Geek Jokes

Three foreigners – a businessman, physicist, and mathematician -are visiting Scotland for the first time.

Suddenly, the businessman points out the window in surprise.

Look at that! The sheep in Scotland are black!

Shocked at how easily his friend jumps to conclusions, the physicist corrects him.

No, all we can be certain of is that some of the sheep in Scotland are black.

The mathematician looks out the window himself, and corrects the both of them.

We know there exists a sheep in Scotland which is black on at least one side.

Know any good geeks jokes? Post ’em. 🙂


  1. […] It’s a blog about the very Internet. Laws that affect you as an Internet user; technology that affects you as an Internet user; and Geek Jokes that make fun of you as a geek. […]

  2. Va Home LoanVa Home Loan05-22-2006

    Va Loan

    Sweet site guys!

  3. bobbob10-11-2006

    never mix alcohol with calculus, friends dont let friends drink and derive

    two atoms are walking down the street, one of them drops an electron on the ground and the other picks it up.
    atom 1: excuse me, but thats my electron
    atom 2: are you sure?
    atom 1: im positive

  4. LindaLinda11-30-2006

    Ways to Maintain a Healthy Level of Insanity

    1. At Lunch Time, Sit in Your Parked Car with Sunglasses on and
    point a Hair Dryer at Passing Cars. See If They Slow Down.

    2. Page Yourself Over The Intercom. Don’t Disguise Your Voice.

    3. Every Time Someone Asks You To Do Something, Ask If They Want
    Fries with that.

    4. Put Your Garbage Can On Your Desk And Label It “In”.

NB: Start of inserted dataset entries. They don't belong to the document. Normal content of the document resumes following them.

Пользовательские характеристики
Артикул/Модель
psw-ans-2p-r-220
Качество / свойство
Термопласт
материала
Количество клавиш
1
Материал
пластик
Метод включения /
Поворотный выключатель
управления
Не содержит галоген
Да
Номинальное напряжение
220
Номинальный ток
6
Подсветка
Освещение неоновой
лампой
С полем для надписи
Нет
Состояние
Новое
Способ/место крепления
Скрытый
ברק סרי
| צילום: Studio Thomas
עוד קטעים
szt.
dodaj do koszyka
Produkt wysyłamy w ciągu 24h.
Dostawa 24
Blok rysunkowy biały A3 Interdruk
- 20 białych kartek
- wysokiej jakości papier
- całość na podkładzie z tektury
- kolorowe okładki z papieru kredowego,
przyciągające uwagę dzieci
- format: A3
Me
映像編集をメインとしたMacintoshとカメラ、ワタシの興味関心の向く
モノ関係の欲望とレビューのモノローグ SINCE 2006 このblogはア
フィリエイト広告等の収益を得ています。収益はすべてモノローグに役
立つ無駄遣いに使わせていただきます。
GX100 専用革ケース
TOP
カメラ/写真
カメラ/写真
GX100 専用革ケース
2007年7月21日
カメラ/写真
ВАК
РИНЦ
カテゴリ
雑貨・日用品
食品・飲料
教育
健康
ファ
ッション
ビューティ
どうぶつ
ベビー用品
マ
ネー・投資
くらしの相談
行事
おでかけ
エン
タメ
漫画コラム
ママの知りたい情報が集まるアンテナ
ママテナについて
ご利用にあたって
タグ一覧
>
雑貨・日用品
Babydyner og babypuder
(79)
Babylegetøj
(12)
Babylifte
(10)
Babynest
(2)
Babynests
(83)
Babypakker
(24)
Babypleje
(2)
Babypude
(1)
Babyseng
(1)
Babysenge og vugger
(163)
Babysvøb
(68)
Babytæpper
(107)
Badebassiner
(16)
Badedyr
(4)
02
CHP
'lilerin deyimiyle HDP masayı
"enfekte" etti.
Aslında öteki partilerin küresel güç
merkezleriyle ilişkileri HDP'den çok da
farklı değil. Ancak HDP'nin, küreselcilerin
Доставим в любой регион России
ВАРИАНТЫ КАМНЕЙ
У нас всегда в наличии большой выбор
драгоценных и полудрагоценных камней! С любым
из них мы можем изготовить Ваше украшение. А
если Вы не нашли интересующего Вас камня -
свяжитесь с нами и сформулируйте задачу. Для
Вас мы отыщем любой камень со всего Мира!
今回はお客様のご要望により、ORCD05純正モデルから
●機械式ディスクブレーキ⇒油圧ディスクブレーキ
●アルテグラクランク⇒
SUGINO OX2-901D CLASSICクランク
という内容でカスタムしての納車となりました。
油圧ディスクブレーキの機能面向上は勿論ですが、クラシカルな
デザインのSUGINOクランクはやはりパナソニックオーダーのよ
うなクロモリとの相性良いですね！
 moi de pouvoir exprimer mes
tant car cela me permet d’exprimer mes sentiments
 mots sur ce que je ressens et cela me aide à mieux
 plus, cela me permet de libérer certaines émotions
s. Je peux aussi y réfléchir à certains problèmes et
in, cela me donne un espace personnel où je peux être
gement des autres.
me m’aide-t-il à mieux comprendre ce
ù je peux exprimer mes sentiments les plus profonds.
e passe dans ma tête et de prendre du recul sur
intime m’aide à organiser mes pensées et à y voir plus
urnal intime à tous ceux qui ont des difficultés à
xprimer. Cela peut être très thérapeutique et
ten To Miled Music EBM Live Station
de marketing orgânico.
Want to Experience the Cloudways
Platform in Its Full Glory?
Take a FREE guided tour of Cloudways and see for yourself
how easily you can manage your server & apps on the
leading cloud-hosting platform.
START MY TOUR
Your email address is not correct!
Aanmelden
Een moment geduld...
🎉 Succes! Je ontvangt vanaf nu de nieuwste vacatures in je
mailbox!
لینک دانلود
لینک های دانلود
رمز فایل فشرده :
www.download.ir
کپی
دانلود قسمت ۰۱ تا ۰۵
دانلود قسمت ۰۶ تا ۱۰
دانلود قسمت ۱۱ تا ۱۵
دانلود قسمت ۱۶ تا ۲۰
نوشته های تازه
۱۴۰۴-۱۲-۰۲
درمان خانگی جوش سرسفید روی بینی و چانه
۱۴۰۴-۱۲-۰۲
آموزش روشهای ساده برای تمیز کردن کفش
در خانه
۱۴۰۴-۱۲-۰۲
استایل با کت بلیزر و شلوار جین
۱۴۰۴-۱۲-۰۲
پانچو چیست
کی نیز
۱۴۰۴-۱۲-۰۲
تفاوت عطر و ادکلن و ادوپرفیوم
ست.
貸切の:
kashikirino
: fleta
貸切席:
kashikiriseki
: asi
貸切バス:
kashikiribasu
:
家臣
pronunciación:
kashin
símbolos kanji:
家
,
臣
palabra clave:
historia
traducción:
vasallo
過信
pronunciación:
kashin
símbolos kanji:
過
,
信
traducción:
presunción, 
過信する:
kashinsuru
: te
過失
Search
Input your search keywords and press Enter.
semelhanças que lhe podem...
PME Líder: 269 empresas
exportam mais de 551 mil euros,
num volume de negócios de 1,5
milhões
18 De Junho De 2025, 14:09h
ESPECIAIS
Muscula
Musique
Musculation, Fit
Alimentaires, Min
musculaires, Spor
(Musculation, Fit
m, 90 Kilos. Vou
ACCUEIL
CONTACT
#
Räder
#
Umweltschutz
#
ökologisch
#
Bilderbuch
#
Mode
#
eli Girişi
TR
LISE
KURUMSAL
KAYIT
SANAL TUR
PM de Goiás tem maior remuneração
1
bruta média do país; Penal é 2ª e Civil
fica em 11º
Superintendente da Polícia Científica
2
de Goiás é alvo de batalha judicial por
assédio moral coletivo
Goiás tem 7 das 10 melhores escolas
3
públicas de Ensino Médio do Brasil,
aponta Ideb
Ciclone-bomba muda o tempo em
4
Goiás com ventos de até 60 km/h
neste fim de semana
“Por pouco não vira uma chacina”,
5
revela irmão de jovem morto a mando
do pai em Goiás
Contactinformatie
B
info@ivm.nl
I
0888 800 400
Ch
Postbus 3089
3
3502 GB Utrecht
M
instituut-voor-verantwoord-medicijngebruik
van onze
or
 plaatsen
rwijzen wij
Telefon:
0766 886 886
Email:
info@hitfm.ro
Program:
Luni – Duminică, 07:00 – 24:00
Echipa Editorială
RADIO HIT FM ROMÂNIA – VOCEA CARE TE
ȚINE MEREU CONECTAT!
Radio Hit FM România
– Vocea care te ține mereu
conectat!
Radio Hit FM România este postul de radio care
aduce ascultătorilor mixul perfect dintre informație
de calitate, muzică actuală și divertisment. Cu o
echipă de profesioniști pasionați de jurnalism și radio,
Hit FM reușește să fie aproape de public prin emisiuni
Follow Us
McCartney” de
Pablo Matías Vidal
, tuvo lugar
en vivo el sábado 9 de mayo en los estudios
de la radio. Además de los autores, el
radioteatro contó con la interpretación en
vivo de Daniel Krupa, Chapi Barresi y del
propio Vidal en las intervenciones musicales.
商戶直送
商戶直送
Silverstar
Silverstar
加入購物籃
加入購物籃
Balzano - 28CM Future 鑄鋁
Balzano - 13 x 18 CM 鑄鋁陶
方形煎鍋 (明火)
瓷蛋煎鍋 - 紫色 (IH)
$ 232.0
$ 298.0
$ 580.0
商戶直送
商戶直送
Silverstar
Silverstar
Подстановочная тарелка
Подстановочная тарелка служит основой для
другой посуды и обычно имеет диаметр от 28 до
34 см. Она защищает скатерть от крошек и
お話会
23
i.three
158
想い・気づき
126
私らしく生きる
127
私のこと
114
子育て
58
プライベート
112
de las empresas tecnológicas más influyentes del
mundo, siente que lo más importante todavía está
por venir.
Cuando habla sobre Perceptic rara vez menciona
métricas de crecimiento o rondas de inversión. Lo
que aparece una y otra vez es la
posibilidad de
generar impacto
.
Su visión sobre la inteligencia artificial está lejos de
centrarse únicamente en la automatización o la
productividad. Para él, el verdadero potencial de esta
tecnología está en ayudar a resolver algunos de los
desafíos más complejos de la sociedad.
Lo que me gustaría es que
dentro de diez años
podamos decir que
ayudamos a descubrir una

    5. Put Decaf In The Coffee Maker For 3 Weeks. Once everyone has
    gotten over Their Caffeine Addictions, Switch to Espresso.

    6. In the Memo Field Of All Your Cheques, Write “For Smuggling

    7. Finish All Your sentences with “In Accordance With the Prophecy.”

    8. Don’t use any punctuation

    9. as Often As Possible, Skip Rather Than Walk.

    10. Order diet water with a serious face whenever you go out to eat.

    11. Specify That Your Drive-through Order Is “To Go.”

    12. Sing Along At The Opera.

    13. Go To A Poetry Recital And Ask Why The Poems Don’t Rhyme.

    14. Put Mosquito Netting Around Your Work Area And Play Tropical Sounds All Day.

    15. Five Days In Advance, Tell Your Friends You Can’t Attend Their Party Because You’re not in the Mood.

    16. Have Your Co-workers Address You by Your Wrestling Name, Rock Bottom.

    17. When The Money Comes Out The ATM, Scream “I Won! I Won!”

    18. When Leaving the Zoo, Start Running towards the Parking lot, yelling “Run for Your Lives, They’re Loose!!”

    19. Tell Your Children Over Dinner, “Due To the Economy, We Are Going To Have To Let One Of You Go.”

    20. In an appraisal meeting, see your boss through a fork and imagine he/she is behind bars.